そして次の週、骨髄抑制が来てしばらくは病院にいることになった。しかしカテーテルの刺さっていない体はとても自由で、特に、何の心配もなく寝がえりをうてるのが大きかった。また、経験を生かそうと地固め療法1回目のときの自分のメモを見ていると、骨髄抑制とともに発熱があったけどそれもなかった。


ちょうどこのときはお盆の時期にあたっていたが、僕の世代の認識とは違って、年配の人たちはとてもお盆というものを重視していたので、人口密度は少なく、いつもより落ち着いた感じで過ごせた。お盆前になると「お盆にはなんとか帰りたいんです。」と主治医に訴える声が聞こえたりしたし、治療のスケジュールをうまく合わせる人が多いようだった。ということもあって、いろいろな意味で比較的快適な入院生活を送ることができた。


ただ、骨髄抑制で血小板が減ったため輸血をすることになったとき、ちょっとしたハプニングがあった。

ALL #47

ALL #46 - 日記


僕はこの頃、外泊しては、数日に一度カテーテルが詰まらないための処理をしに病院に一時的に戻ってくるという日々を10日ほど過ごして次の治療に備えていた。


カテーテルを抜いてからは、詰らない処理をする必要がないので次の治療まで病院に来る必要がないのだが、病院の規定で入院患者が一定以上長い間外泊することはできないらしく、退院扱いにならないために病院に行くという変な状態になっていた。


入院患者にもかかわらず、病院に行くと「久しぶりやね。」と看護師さんに言われたりしたし、「来てもすることないから採血の予定でも入れとこか。」なんて場合もあったが、ひどいときは、外泊の用紙に記入するためだけに病院に行くこともあった。
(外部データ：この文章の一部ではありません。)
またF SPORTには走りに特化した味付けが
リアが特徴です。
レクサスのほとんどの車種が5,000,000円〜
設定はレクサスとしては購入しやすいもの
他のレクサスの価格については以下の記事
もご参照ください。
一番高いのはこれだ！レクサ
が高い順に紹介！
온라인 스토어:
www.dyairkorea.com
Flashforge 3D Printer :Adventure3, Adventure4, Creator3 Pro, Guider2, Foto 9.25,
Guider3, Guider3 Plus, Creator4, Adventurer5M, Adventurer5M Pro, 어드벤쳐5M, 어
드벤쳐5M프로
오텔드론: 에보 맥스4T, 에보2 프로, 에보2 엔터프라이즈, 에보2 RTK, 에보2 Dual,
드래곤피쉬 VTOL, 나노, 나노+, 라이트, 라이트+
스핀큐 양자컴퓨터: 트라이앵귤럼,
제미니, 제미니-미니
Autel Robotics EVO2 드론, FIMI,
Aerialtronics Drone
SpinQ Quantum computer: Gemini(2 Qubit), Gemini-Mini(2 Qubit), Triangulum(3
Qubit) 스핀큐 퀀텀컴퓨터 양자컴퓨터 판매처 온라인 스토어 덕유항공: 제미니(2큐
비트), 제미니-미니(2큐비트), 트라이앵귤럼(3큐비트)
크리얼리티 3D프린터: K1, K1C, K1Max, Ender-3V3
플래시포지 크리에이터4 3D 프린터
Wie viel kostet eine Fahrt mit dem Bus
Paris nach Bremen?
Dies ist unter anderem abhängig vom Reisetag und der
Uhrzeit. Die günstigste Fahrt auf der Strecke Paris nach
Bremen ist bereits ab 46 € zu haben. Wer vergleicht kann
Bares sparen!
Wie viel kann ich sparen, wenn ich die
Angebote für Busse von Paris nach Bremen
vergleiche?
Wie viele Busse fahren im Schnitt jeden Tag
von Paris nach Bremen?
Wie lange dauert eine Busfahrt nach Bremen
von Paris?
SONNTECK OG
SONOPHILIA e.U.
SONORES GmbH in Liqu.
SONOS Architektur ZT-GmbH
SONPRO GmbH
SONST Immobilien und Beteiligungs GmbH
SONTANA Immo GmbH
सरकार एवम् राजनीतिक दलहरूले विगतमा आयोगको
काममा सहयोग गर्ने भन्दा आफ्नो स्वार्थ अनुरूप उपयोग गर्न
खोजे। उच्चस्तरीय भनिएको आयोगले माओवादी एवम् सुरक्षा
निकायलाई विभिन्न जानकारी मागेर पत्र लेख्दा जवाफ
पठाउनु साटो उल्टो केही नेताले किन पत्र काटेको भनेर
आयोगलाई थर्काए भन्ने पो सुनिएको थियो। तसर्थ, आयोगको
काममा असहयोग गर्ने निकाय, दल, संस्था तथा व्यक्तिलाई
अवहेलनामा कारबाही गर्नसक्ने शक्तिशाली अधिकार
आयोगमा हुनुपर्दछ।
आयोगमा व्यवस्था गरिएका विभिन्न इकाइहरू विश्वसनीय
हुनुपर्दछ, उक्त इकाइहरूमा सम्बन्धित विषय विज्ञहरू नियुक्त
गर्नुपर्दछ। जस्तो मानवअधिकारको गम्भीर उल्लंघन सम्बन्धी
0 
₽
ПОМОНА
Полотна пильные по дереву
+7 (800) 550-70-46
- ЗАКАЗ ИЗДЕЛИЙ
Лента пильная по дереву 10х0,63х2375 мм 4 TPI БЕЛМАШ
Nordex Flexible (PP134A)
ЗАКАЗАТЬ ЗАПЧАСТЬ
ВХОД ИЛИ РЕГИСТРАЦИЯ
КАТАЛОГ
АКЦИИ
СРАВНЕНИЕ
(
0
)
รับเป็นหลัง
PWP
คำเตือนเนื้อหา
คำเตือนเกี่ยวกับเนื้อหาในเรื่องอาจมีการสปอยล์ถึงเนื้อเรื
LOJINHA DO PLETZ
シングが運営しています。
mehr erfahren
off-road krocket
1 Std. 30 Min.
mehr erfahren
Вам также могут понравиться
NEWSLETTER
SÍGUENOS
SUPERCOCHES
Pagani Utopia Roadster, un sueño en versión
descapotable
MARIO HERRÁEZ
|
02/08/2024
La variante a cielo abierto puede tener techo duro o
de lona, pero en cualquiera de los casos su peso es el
同じ部屋の患者のおじさんたちは「外出れてええなぁ。」と笑顔で話してくれた。僕が外泊してる間に来た、良性の大腸ポリープで2泊入院した患者がおもらしをして部屋の中が大変だったなんて話も聞いたけど、僕はまるで入院患者を見舞いに来たかのように話を聞くことになってしまっていた。
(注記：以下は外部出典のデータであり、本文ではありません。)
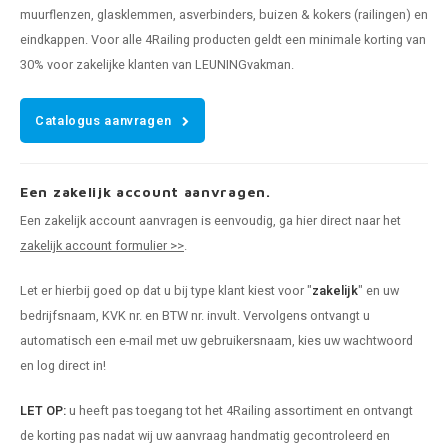
muurflenzen, glasklemmen, asverbinders, buizen & kokers (railingen) en
eindkappen. Voor alle 4Railing producten geldt een minimale korting van
30% voor zakelijke klanten van LEUNINGvakman.
Catalogus aanvragen
Een zakelijk account aanvragen.
Een zakelijk account aanvragen is eenvoudig, ga hier direct naar het
zakelijk account formulier >>
.
Let er hierbij goed op dat u bij type klant kiest voor "
zakelijk
" en uw
bedrijfsnaam, KVK nr. en BTW nr. invult. Vervolgens ontvangt u
automatisch een e-mail met uw gebruikersnaam, kies uw wachtwoord
en log direct in!
LET OP:
u heeft pas toegang tot het 4Railing assortiment en ontvangt
de korting pas nadat wij uw aanvraag handmatig gecontroleerd en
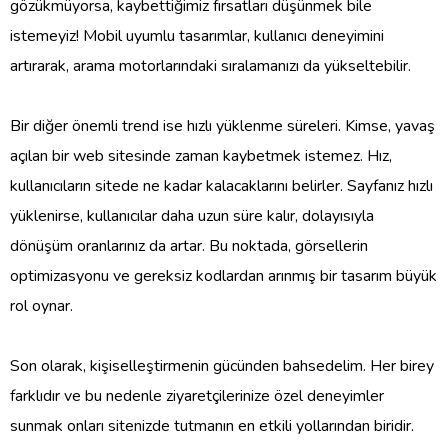
gözükmüyorsa, kaybettiğimiz fırsatları düşünmek bile
istemeyiz! Mobil uyumlu tasarımlar, kullanıcı deneyimini
artırarak, arama motorlarındaki sıralamanızı da yükseltebilir.
Bir diğer önemli trend ise hızlı yüklenme süreleri. Kimse, yavaş
açılan bir web sitesinde zaman kaybetmek istemez. Hız,
kullanıcıların sitede ne kadar kalacaklarını belirler. Sayfanız hızlı
yüklenirse, kullanıcılar daha uzun süre kalır, dolayısıyla
dönüşüm oranlarınız da artar. Bu noktada, görsellerin
optimizasyonu ve gereksiz kodlardan arınmış bir tasarım büyük
rol oynar.
Son olarak, kişiselleştirmenin gücünden bahsedelim. Her birey
farklıdır ve bu nedenle ziyaretçilerinize özel deneyimler
sunmak onları sitenizde tutmanın en etkili yollarından biridir.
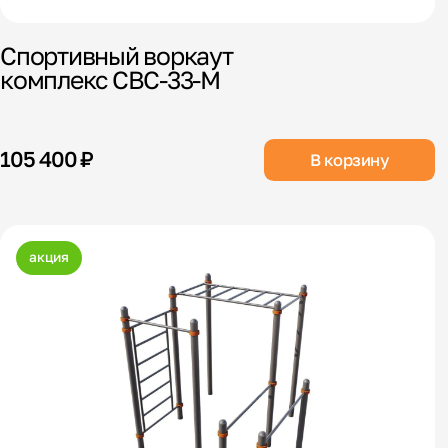
Спортивный воркаут
комплекс СВС-33-М
105 400 ₽
В корзину
акция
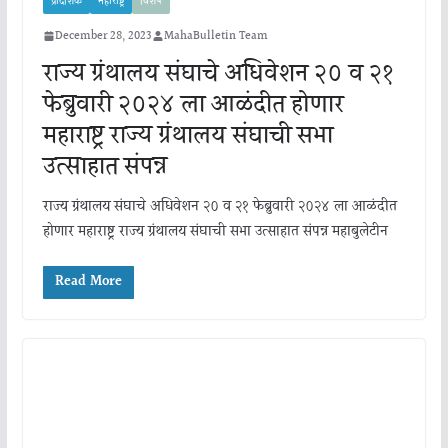
प्रादेशिक
महाराष्ट्र
विशेष
December 28, 2023
MahaBulletin Team
राज्य ग्रंथालय संघाचे अधिवेशन २० व २१
फेब्रुवारी २०२४ ला आळंदीत होणार
महाराष्ट्र राज्य ग्रंथालय संघाची सभा
उत्साहात संपन्न
राज्य ग्रंथालय संघाचे अधिवेशन २० व २१ फेब्रुवारी २०२४ ला आळंदीत
होणार महाराष्ट्र राज्य ग्रंथालय संघाची सभा उत्साहात संपन्न महाबुलेटीन
Read More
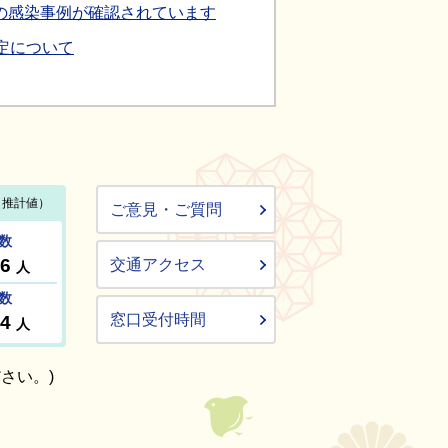
の感染事例が確認されています
定について
ご意見・ご質問
交通アクセス
窓口受付時間
さい。)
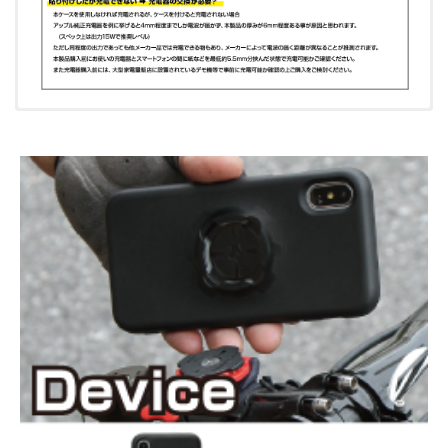
ケース ×1
スマホリング
スマホリング
ワンタッチ脱着可能なストラップ ×1
マグネット対応
マグネット対応
※2本かけ用ではありません
R+Ring3
R+Ring3
スマホリング
スマホリング
マグネット非対応
マグネット非対応
R+Ring2
R+Ring2
汎用 簡易防水ケース
汎用 簡易防水ケース
R+WPCase
R+WPCase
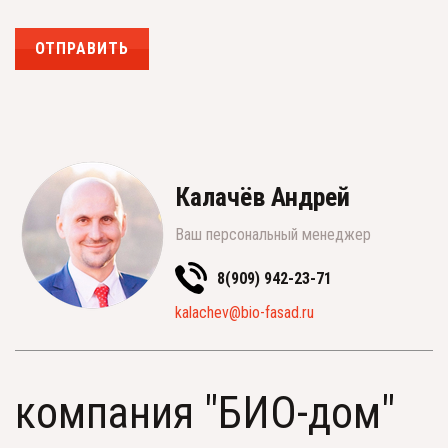
ОТПРАВИТЬ
Калачёв Андрей
Ваш персональный менеджер
8(909) 942-23-71
kalachev@bio-fasad.ru
компания "БИО-дом"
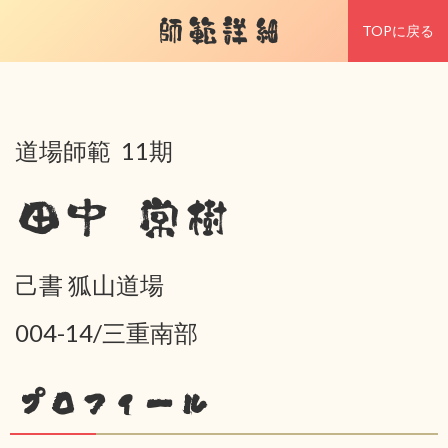
師範詳細
TOPに戻る
道場師範 11期
田中 常樹
己書 狐山道場
004-14/三重南部
プロフィール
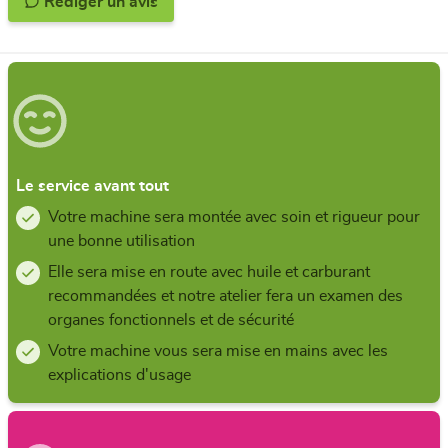
Rédiger un avis
Le service avant tout
Votre machine sera montée avec soin et rigueur pour
une bonne utilisation
Elle sera mise en route avec huile et carburant
recommandées et notre atelier fera un examen des
organes fonctionnels et de sécurité
Votre machine vous sera mise en mains avec les
explications d'usage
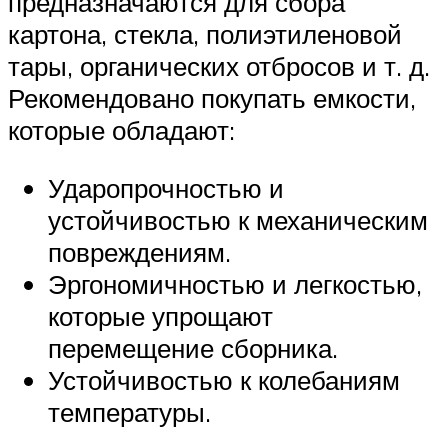
предназначаются для сбора
картона, стекла, полиэтиленовой
тары, органических отбросов и т. д.
Рекомендовано покупать емкости,
которые обладают:
Ударопрочностью и
устойчивостью к механическим
повреждениям.
Эргономичностью и легкостью,
которые упрощают
перемещение сборника.
Устойчивостью к колебаниям
температуры.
そんなある日、僕はいつものように一時的に病院に寄って、バイタルを測ったりした後すぐさま家に帰ろうとしていた。僕は自分の病棟のある一番上の6Fから、大体いつも一般用のエレベータに乗って下に降りるのだが、たまたまその時エレベータがなかなか上がって来なかったので患者搬送用のエレベータに乗ることにした。


患者搬送用のエレベータはベッドや移動式のレントゲンなどの機器も載るようになっているのでとても広い。僕は特に調子が悪いわけでもないし普通に動けるけど、正式には長期入院患者である。
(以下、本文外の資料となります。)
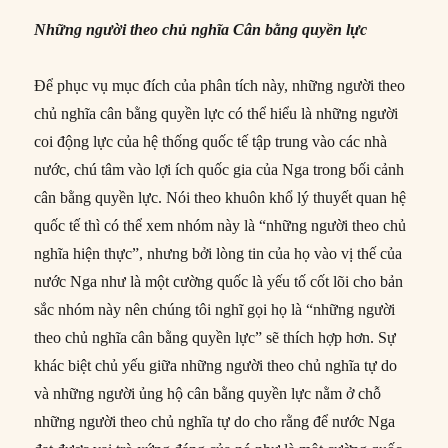
Những người theo chủ nghĩa Cân bằng quyền lực
Để phục vụ mục đích của phân tích này, những người theo
chủ nghĩa cân bằng quyền lực có thể hiểu là những người
coi động lực của hệ thống quốc tế tập trung vào các nhà
nước, chú tâm vào lợi ích quốc gia của Nga trong bối cảnh
cân bằng quyền lực. Nói theo khuôn khổ lý thuyết quan hệ
quốc tế thì có thể xem nhóm này là “những người theo chủ
nghĩa hiện thực”, nhưng bởi lòng tin của họ vào vị thế của
nước Nga như là một cường quốc là yếu tố cốt lõi cho bản
sắc nhóm này nên chúng tôi nghĩ gọi họ là “những người
theo chủ nghĩa cân bằng quyền lực” sẽ thích hợp hơn. Sự
khác biệt chủ yếu giữa những người theo chủ nghĩa tự do
và những người ủng hộ cân bằng quyền lực nằm ở chỗ
những người theo chủ nghĩa tự do cho rằng để nước Nga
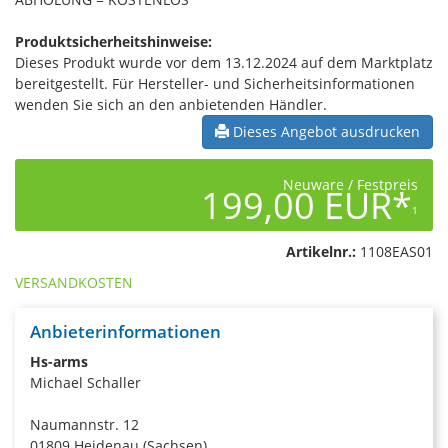
Produktsicherheitshinweise:
Dieses Produkt wurde vor dem 13.12.2024 auf dem Marktplatz
bereitgestellt. Für Hersteller- und Sicherheitsinformationen
wenden Sie sich an den anbietenden Händler.
Dieses Angebot ausdrucken
Neuware / Festpreis
199,00 EUR*
1
Artikelnr.:
1108EAS01
VERSANDKOSTEN
Anbieterinformationen
Hs-arms
Michael Schaller
Naumannstr. 12
01809 Heidenau (Sachsen)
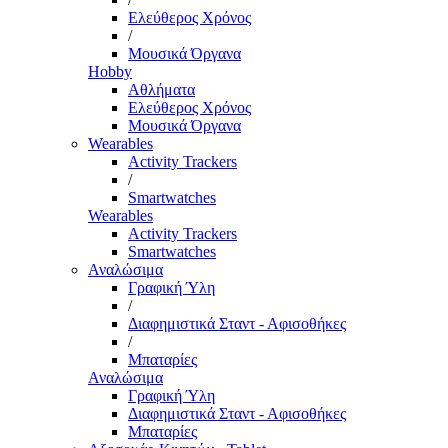
Ελεύθερος Χρόνος
/
Μουσικά Όργανα
Hobby
Αθλήματα
Ελεύθερος Χρόνος
Μουσικά Όργανα
Wearables
Activity Trackers
/
Smartwatches
Wearables
Activity Trackers
Smartwatches
Αναλώσιμα
Γραφική Ύλη
/
Διαφημιστικά Σταντ - Αφισοθήκες
/
Μπαταρίες
Αναλώσιμα
Γραφική Ύλη
Διαφημιστικά Σταντ - Αφισοθήκες
Μπαταρίες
何度か途中の階で止まり、患者やスタッフが乗って来たけど、3階でベッドごと移動する人が載せられてきた。僕は脇に寄ってベッドが入るようにスペースを空け、ドアが閉まると再びエレベータは下降を始めた。そしてそのベッドを押してきた看護師さんとベッド越しに向かい合わせになったとき、記憶が蘇った。


HCUの看護師さんだ!


3階と言えばHCUのある場所。僕はここに転院してきた当初、本来いるべき6階の病棟に空きがなかったので、臨時にHCUで10日ほど過ごした。もう5ヵ月も前のことになるけど、とてもよくしてもらったことは忘れないし、6階に行くのが嫌だなと思ったくらいだった。エレベータに乗ってる時間は少ない。僕は声をかけてみた。


「あの…HCUの方ですよね?」


すると驚くことに、その看護師さんの口から出てきたのは僕の名前だった。5ヵ月も会ってなくて、しかも僕は帽子とマスクをしていたのに。


エレベータが止まり、ドアが開くと再びお別れとなった。僕はベッドで搬送する看護師さんにさよならを言って、5ヵ月前のHCUでの出来事を懐かしく思い出しながら家路についた。